Your instructions: With pictures left out, extract every line between the start of the records below and the line holding "bonuses be decreased", inclusive.

Data supplied:
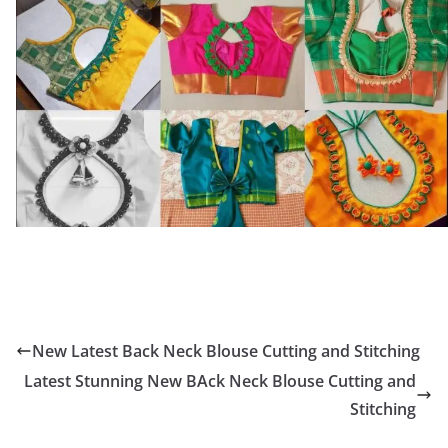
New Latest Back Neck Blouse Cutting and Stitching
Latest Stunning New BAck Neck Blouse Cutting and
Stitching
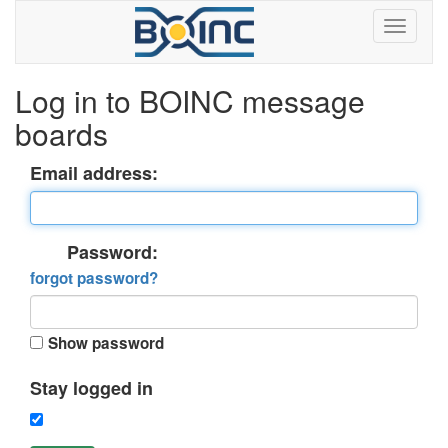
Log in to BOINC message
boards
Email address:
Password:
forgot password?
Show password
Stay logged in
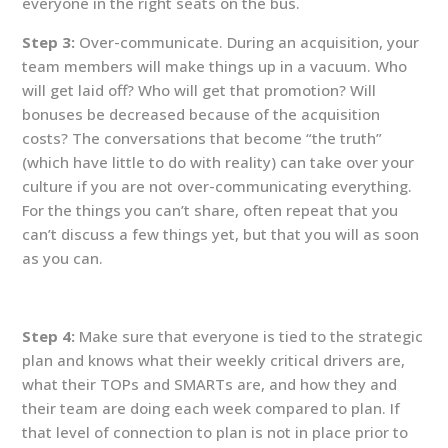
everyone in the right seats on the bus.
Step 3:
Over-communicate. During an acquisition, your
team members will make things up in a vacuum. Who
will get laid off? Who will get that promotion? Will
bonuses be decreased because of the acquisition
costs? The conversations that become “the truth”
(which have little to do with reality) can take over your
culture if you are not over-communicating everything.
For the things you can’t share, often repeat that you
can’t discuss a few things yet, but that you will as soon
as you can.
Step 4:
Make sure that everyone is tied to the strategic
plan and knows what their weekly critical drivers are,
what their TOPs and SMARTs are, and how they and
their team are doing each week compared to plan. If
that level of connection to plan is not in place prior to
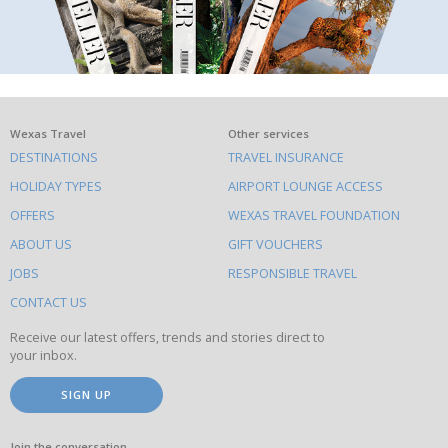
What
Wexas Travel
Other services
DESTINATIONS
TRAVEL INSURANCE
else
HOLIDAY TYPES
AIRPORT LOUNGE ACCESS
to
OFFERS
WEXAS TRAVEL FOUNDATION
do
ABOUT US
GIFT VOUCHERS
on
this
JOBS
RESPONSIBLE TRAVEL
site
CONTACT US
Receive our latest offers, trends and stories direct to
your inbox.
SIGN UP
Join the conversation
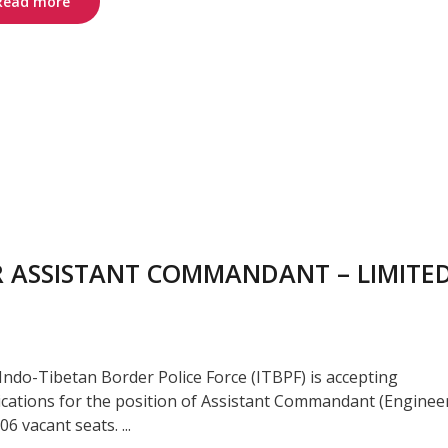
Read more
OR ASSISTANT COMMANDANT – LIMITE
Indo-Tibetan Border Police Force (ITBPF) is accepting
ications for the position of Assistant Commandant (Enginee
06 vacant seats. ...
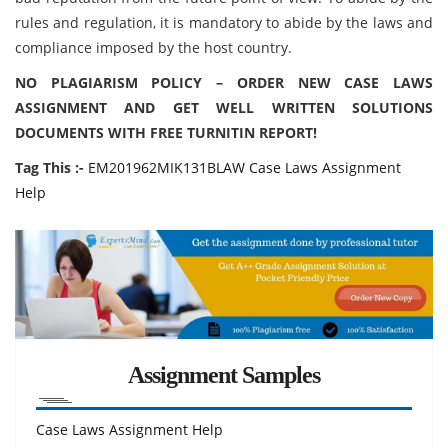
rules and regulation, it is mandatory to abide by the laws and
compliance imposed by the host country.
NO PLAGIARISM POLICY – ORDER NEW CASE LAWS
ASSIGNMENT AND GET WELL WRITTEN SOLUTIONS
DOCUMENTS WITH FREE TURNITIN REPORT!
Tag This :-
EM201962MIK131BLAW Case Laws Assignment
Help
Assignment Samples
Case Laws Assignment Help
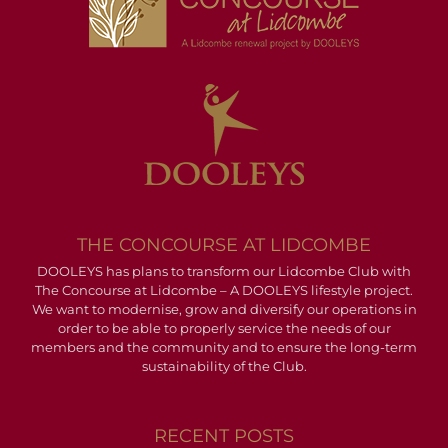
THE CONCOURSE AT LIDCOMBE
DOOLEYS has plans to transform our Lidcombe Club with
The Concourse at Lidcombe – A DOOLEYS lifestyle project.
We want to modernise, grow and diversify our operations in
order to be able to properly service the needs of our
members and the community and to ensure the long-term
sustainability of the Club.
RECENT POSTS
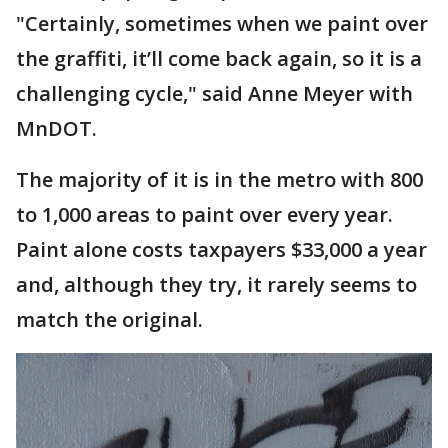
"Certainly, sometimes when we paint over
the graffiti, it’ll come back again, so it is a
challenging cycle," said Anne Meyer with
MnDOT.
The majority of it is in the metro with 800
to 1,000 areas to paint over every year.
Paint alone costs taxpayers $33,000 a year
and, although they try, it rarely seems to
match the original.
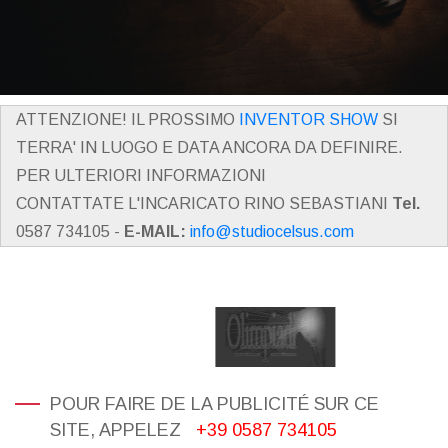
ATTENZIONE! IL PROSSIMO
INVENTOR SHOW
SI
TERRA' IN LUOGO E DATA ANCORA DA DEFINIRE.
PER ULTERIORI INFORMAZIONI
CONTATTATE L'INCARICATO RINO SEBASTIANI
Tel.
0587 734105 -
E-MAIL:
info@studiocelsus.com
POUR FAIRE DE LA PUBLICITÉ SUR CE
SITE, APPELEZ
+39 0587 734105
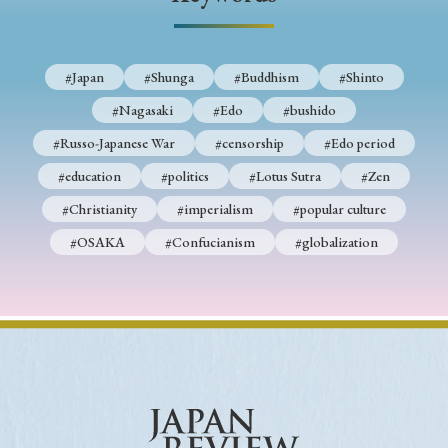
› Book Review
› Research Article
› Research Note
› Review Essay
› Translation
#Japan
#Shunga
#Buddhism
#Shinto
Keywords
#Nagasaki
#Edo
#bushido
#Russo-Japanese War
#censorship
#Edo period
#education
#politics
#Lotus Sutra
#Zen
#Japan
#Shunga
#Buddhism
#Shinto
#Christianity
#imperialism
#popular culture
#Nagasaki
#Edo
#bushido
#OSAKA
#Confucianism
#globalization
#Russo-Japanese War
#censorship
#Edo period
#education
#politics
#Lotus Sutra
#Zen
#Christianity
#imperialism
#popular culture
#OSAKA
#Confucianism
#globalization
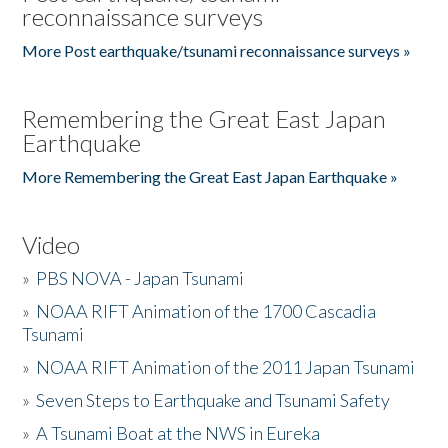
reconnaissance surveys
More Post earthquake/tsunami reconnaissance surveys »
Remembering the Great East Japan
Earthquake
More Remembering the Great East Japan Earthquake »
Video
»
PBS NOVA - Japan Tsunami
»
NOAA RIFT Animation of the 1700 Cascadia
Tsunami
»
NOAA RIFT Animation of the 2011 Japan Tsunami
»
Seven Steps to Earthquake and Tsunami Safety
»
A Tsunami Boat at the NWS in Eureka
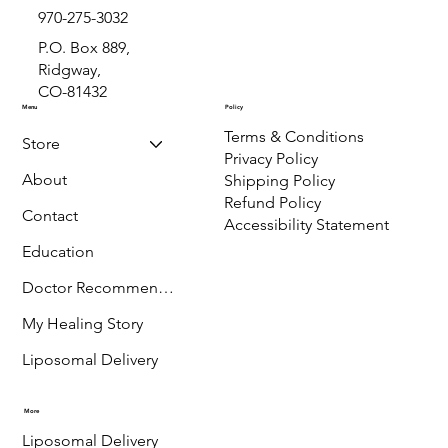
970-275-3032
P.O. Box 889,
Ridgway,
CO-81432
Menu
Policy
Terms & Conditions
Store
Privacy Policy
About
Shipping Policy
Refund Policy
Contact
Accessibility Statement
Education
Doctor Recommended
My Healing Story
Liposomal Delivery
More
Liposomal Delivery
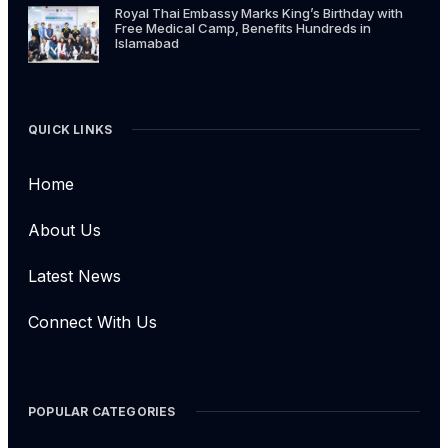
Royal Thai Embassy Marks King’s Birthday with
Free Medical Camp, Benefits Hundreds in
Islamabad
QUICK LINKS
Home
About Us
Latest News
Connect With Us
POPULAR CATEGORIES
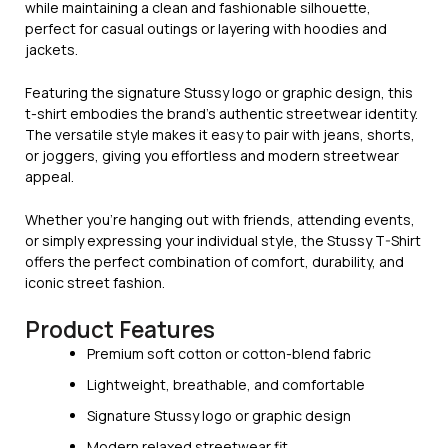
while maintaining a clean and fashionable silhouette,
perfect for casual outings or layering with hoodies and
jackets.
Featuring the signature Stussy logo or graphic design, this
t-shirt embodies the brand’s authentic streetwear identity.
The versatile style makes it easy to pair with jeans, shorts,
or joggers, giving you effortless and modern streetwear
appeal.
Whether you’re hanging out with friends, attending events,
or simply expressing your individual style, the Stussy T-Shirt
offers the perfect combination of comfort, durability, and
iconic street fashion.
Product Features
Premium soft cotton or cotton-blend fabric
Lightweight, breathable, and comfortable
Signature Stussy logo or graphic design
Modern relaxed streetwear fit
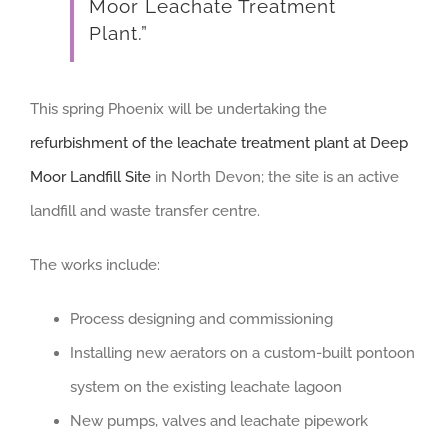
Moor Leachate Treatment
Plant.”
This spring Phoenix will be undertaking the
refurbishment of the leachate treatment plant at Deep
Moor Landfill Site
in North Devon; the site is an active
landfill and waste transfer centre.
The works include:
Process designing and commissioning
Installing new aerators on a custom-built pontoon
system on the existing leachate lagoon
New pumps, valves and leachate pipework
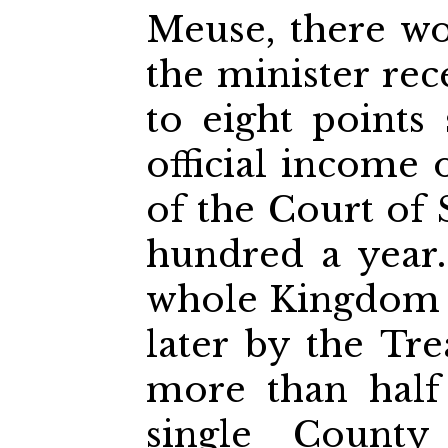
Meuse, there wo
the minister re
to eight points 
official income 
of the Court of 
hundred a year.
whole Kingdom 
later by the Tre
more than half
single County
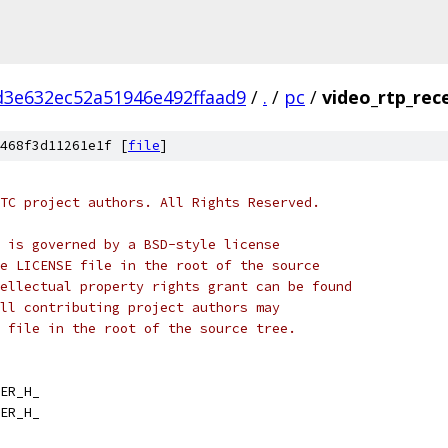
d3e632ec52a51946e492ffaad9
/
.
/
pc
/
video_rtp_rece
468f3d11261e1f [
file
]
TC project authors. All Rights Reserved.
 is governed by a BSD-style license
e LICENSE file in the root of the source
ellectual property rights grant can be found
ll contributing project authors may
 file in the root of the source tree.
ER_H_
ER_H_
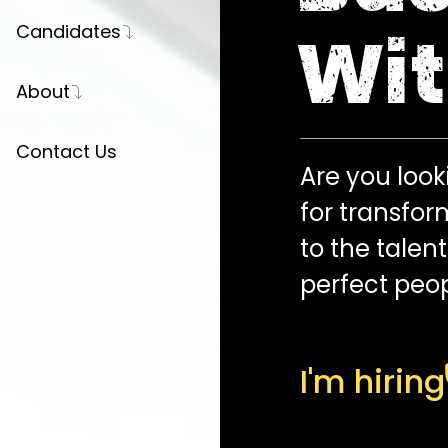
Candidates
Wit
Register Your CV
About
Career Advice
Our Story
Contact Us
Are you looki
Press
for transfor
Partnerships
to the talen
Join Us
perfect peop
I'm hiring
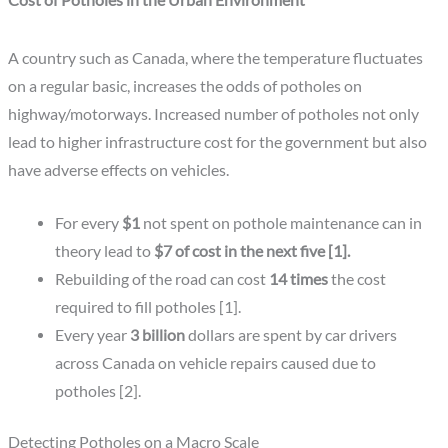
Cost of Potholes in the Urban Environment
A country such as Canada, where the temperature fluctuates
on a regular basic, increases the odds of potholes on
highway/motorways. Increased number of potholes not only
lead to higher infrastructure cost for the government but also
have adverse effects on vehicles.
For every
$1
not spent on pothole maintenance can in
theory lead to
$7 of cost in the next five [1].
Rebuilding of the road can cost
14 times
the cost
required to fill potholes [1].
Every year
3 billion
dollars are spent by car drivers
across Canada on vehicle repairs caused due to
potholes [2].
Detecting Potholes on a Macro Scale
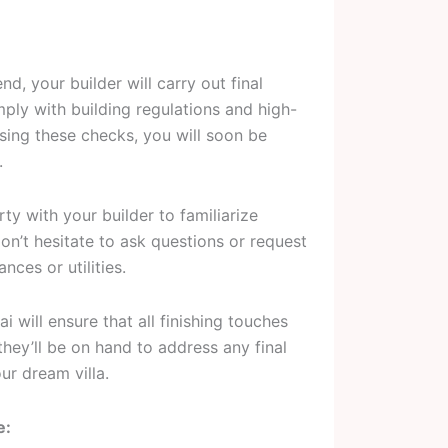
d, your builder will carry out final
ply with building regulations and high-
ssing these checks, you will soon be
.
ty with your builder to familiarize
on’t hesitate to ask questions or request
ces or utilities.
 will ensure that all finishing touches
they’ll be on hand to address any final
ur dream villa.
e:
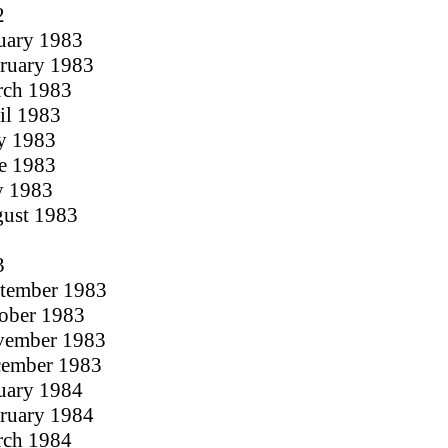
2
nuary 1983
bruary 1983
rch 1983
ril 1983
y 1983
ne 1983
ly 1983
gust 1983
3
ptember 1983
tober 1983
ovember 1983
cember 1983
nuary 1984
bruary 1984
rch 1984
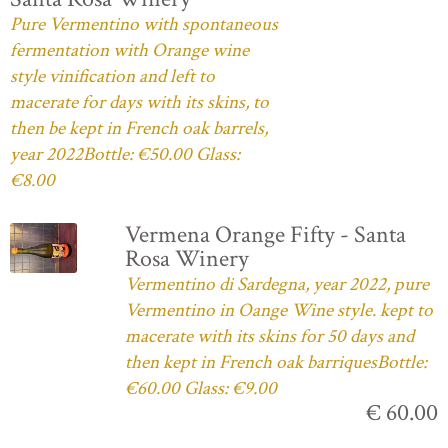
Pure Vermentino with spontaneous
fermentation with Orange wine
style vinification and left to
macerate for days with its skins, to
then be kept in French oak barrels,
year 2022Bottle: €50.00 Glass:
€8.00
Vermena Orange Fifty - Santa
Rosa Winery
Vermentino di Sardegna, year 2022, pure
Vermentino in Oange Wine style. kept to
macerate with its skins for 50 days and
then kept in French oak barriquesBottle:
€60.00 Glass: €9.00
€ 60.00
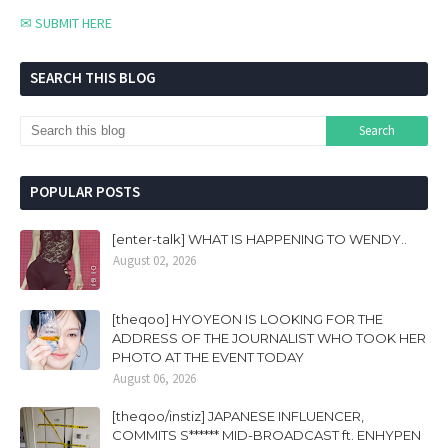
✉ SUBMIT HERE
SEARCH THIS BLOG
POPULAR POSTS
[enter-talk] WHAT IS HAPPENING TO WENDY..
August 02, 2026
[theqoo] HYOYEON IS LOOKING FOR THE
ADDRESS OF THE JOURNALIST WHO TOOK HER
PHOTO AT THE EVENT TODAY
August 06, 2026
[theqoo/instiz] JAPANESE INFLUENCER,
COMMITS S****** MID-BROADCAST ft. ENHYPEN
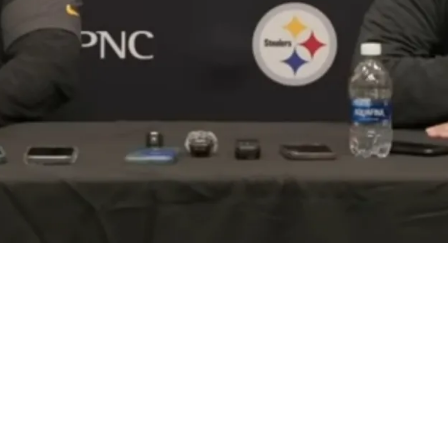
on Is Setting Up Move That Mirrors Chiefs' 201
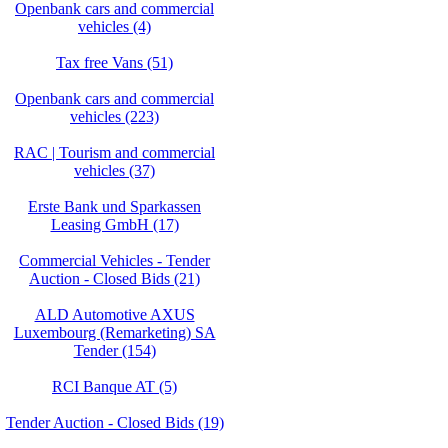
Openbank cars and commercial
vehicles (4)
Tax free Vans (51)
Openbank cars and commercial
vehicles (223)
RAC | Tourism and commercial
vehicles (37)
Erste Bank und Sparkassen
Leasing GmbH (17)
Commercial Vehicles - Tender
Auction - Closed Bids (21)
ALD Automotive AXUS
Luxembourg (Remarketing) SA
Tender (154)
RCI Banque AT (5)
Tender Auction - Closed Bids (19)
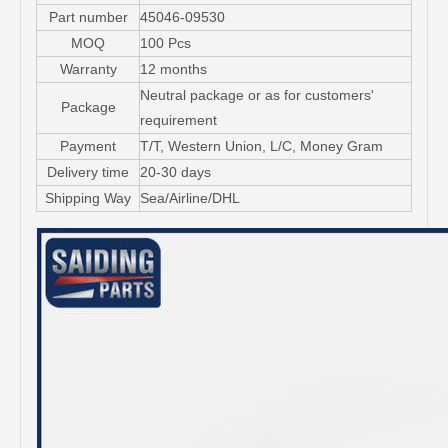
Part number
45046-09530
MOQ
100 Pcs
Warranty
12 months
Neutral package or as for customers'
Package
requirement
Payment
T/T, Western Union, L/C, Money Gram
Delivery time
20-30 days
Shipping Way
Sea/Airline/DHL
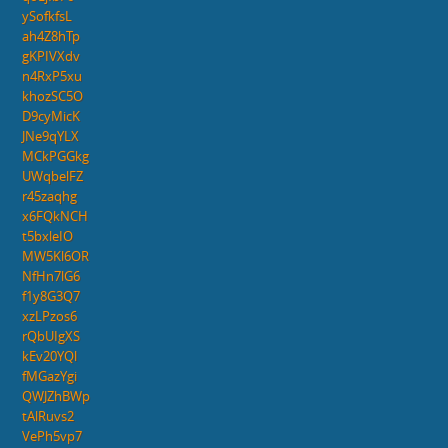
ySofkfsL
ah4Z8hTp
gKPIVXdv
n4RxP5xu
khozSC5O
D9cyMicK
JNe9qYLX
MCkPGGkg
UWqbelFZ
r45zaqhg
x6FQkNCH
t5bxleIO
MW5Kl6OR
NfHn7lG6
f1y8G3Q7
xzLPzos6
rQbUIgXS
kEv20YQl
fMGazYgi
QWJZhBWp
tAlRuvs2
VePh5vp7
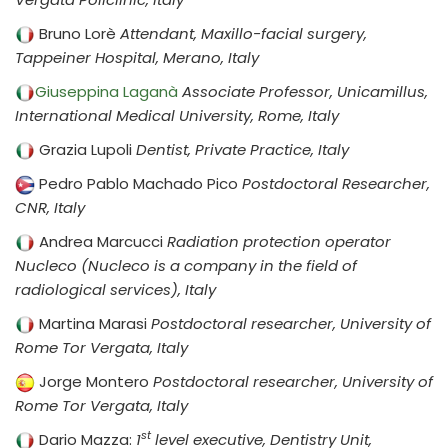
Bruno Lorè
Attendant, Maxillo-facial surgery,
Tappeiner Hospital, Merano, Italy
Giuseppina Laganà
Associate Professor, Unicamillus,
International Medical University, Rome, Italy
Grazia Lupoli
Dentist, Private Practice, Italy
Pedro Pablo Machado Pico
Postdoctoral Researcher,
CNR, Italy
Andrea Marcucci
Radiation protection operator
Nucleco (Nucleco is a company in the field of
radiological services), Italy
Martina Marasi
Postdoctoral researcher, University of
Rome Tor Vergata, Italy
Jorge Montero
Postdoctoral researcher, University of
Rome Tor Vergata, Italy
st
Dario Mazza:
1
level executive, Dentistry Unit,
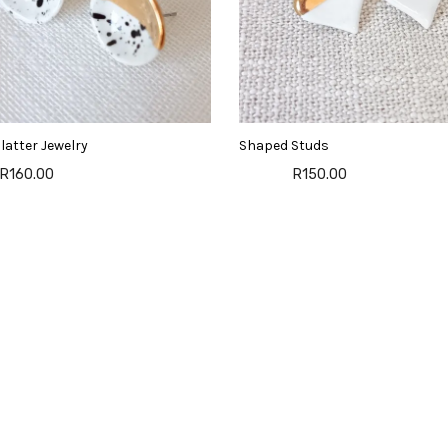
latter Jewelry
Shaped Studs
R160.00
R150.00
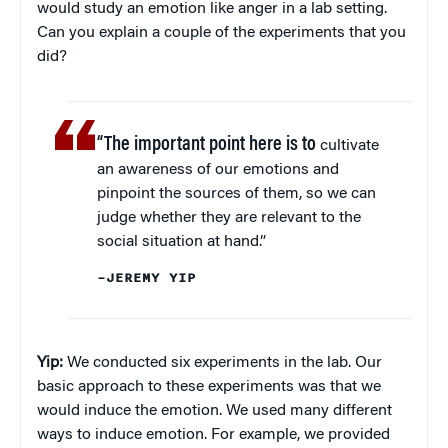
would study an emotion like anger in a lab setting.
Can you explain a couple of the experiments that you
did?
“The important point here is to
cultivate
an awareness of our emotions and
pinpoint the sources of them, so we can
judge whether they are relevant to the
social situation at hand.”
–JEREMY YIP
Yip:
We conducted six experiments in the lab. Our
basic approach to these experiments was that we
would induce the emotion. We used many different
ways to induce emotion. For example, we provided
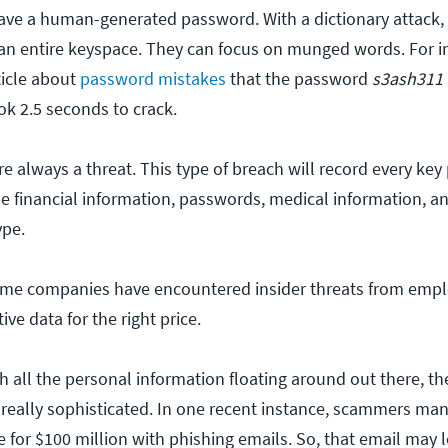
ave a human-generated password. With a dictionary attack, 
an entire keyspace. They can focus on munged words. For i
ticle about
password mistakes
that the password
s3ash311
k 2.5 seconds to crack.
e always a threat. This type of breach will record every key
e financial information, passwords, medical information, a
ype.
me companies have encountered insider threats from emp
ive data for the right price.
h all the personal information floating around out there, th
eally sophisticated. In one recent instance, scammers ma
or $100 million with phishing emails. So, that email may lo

Response to this task:
New Latest Back Neck Blouse Cutting and Stitching
Latest Stunning New BAck Neck Blouse Cutting and
Stitching
Log in to BOINC message
boards
Email address:
Password:
forgot password?
Show password
Stay logged in
everyone in the right seats on the bus.
Step 3:
Over-communicate. During an acquisition, your
team members will make things up in a vacuum. Who
will get laid off? Who will get that promotion? Will
bonuses be decreased because of the acquisition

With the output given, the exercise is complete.